··· Source records ···
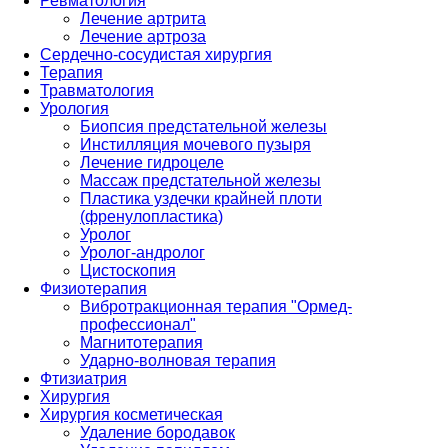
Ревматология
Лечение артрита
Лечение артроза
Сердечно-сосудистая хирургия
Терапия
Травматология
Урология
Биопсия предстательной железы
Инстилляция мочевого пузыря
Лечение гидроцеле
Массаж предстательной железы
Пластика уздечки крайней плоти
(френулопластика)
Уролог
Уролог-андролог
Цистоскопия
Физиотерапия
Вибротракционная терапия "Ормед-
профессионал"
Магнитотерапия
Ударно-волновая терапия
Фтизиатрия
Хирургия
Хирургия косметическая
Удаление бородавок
···
··· Source records ···
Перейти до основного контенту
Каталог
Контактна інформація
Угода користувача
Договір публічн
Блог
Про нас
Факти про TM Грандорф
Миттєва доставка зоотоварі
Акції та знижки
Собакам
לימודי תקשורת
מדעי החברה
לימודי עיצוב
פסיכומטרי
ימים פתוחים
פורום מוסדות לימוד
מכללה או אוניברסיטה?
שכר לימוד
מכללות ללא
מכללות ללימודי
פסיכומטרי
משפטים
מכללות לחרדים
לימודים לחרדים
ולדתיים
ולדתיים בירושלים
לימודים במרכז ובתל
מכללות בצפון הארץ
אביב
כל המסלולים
···
··· Source records ···
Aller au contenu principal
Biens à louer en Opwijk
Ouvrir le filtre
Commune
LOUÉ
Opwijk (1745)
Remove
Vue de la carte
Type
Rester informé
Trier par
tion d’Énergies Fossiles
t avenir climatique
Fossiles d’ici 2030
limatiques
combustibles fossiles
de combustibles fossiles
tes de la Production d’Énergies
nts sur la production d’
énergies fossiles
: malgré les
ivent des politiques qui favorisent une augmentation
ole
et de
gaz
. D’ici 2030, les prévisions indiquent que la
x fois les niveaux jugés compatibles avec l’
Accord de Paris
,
···
Assignment:
Above are some lines. Repeat exactly, and only, those from the line that has "מכללות ללימודי" through the line that has "כל המסלולים".

Task response:
מכללות ללימודי
פסיכומטרי
משפטים
מכללות לחרדים
לימודים לחרדים
ולדתיים
ולדתיים בירושלים
לימודים במרכז ובתל
מכללות בצפון הארץ
אביב
כל המסלולים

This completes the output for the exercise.